The UN's undersecretary-general for peacekeeping, Jean-Marie Guehenno, is charged with carrying out the Security Council's wishes to raise the profile of women in peace operations. Guehenno told the council that he has had to overcome skepticism about the issue, including his own. He said he originally shared the view of some that the council resolution was what he called "an exercise in political correctness."

But Guehenno says he's now convinced of the need for engaging women in violence prevention and building peace. He told the Security Council that women have much at stake in ending violence and have made a difference in cases where they have been given an enhanced peacemaking role. "Certain crimes, whose incidence can increase in a conflict setting, are specifically targeted at women and girls. Certain efforts at reconciliation have a totally different dynamic when women are included in the peace process."

Guehenno says the UN peacekeeping department has made progress in raising the profile of women's issues in five operations, including Kosovo and Bosnia. These missions, he says, are making a special effort to combat trafficking in women and children and in dealing with gender-based violence.

Guehenno says East Timor is the best example of how maintaining focus on gender can raise the participation of women. Political parties there voluntarily included women on party tickets in the fledgling state's election. That resulted in women representing 27 percent of the candidates voted into the Constituent Assembly, the highest-ever percentage for a UN-sponsored election.

The UN special adviser on gender issues, Angela King, told the Security Council that a major study being prepared by the UN secretary-general's office shows women transforming societies in a number of former conflict areas, including Kosovo and East Timor.

King said the study, which is not yet complete, will recommend that women be moved off the sidelines and into everyday peace and humanitarian activities at the UN. "Lasting peace must be homegrown and based on indigenous processes. Local women who hold communities together during conflict, organize political movements, manage relief efforts or work with military forces bring these experiences into peace processes and rebuilding their societies."

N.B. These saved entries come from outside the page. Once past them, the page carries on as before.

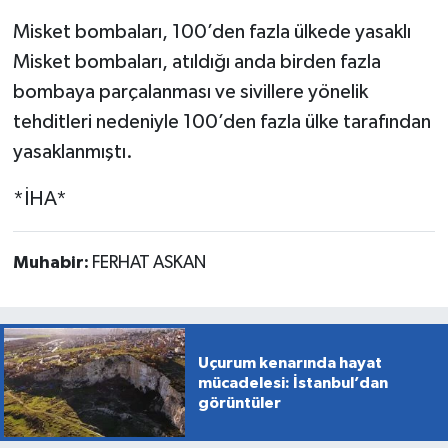
Misket bombaları, 100’den fazla ülkede yasaklı
Misket bombaları, atıldığı anda birden fazla
bombaya parçalanması ve sivillere yönelik
tehditleri nedeniyle 100’den fazla ülke tarafından
yasaklanmıştı.
*İHA*
Muhabir:
FERHAT ASKAN
Uçurum kenarında hayat
mücadelesi: İstanbul’dan
görüntüler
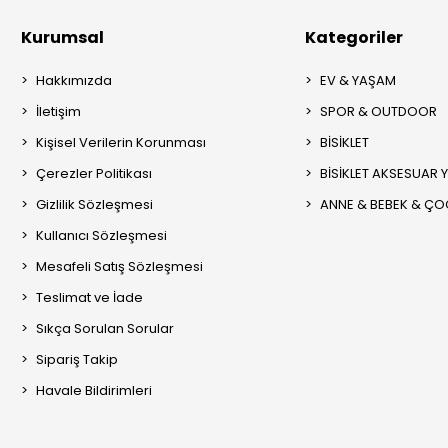
Kurumsal
Kategoriler
Hakkımızda
EV & YAŞAM
İletişim
SPOR & OUTDOOR
Kişisel Verilerin Korunması
BİSİKLET
Çerezler Politikası
BİSİKLET AKSESUAR 
Gizlilik Sözleşmesi
ANNE & BEBEK & Ç
Kullanıcı Sözleşmesi
Mesafeli Satış Sözleşmesi
Teslimat ve İade
Sıkça Sorulan Sorular
Sipariş Takip
Havale Bildirimleri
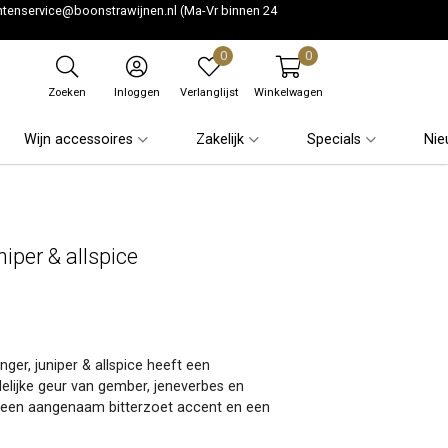
ntenservice@boonstrawijnen.nl
(Ma-Vr binnen 24
0
0
Zoeken
Inloggen
Verlanglijst
Winkelwagen
Wijn accessoires
Zakelijk
Specials
Nie
niper & allspice
nger, juniper & allspice heeft een
delijke geur van gember, jeneverbes en
et een aangenaam bitterzoet accent en een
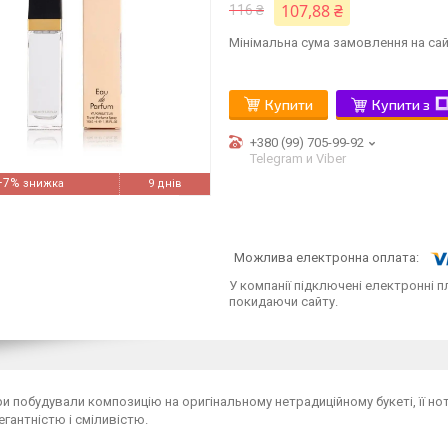
107,88 ₴
116 ₴
Мінімальна сума замовлення на сай
Купити
Купити з
+380 (99) 705-99-92
Telegram и Viber
–7%
9 днів
У компанії підключені електронні п
покидаючи сайту.
 побудували композицію на оригінальному нетрадиційному букеті, її н
гантністю і сміливістю.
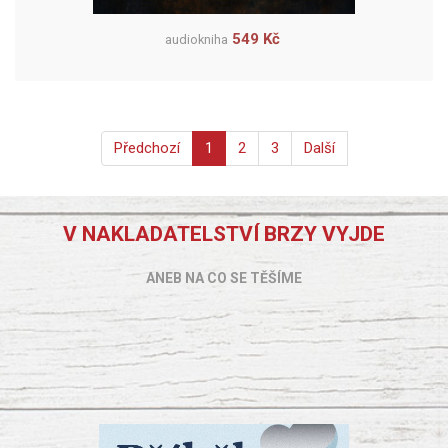
549 Kč
audiokniha
Předchozí
1
2
3
Další
V NAKLADATELSTVÍ BRZY VYJDE
ANEB NA CO SE TĚŠÍME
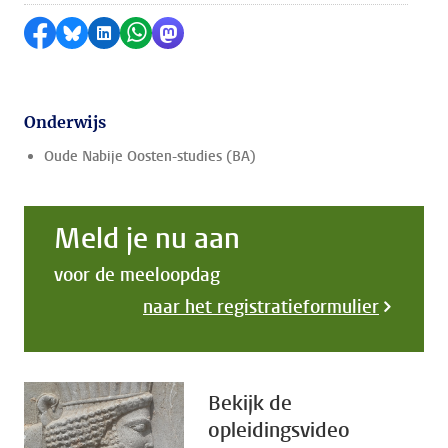
Delen op Facebook
Delen via Bluesky
Delen op LinkedIn
Delen via WhatsApp
Delen via Mastodon
Onderwijs
Oude Nabije Oosten-studies (BA)
Meld je nu aan
voor de meeloopdag
naar het registratieformulier
Bekijk de
opleidingsvideo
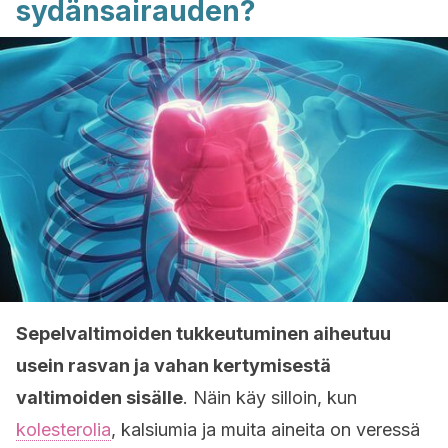
sydänsairauden?
Sepelvaltimoiden tukkeutuminen aiheutuu
usein rasvan ja vahan kertymisestä
valtimoiden sisälle
. Näin käy silloin, kun
kolesterolia
, kalsiumia ja muita aineita on veressä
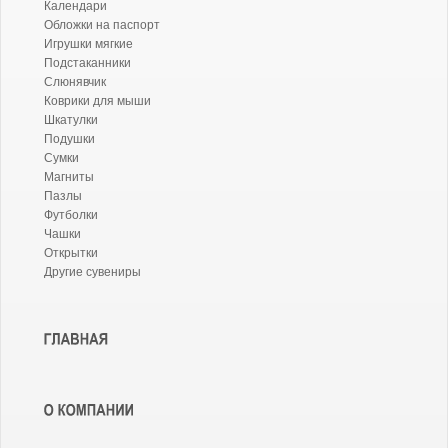
Календари
Обложки на паспорт
Игрушки мягкие
Подстаканники
Слюнявчик
Коврики для мыши
Шкатулки
Подушки
Сумки
Магниты
Пазлы
Футболки
Чашки
Открытки
Другие сувениры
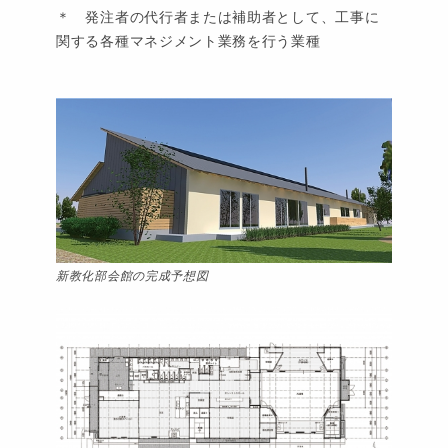
＊ 発注者の代行者または補助者として、工事に
関する各種マネジメント業務を行う業種
新教化部会館の完成予想図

Women are woefully underrepresented at the highest levels of UN peace missions, King says, but the UN mission in Georgia, which now has women holding the top two positions, is an important exception.

The director of the UN Development Fund for Women, Noeleen Heyzer, told the council that her agency will soon issue a series of recommendations on the impact of armed conflict on women and women's role in peace building.

Heyzer says more information from and about women in conflict situations could help lead to better preventive actions. "We all know the forced exclusion of Afghan women from public space and the risks they took to provide schooling and medical care and how that came to symbolize the crisis in that country. But indicators of this kind are not monitored or even systematically collected."

Afghanistan is one of six UN peace operations -- Kosovo and Bosnia are two more -- with an assigned gender adviser. Women's advocates are urging the department of peacekeeping to uniformly deploy such advisers in all missions. Security Council members called for continued efforts to involve women in conflict resolution. Singapore's UN ambassador, Kishore Mahbubani, said the sluggish response to the council's resolution is probably to be expected because of the prevalence of male-dominated societies in parts of the world.

But Mahbubani called on UN members to recognize the change in the nature of conflict since the end of the Cold War and the fact that the vast majority of victims are women and children. A change in sensibilities and in action regarding the role of women can have a deep impact, he said. "This is not an abstract exercise. This is about real people in real-life situations whose lives can and will be improved by the debate we are having today."

The UN secretary-general's office says the study it plans to release in several weeks shows strong links between gender inequality, war economies, and criminal groups. It will show that the destruction of livelihoods in conflict and post-conflict situations put women and girls at high risk for trafficking.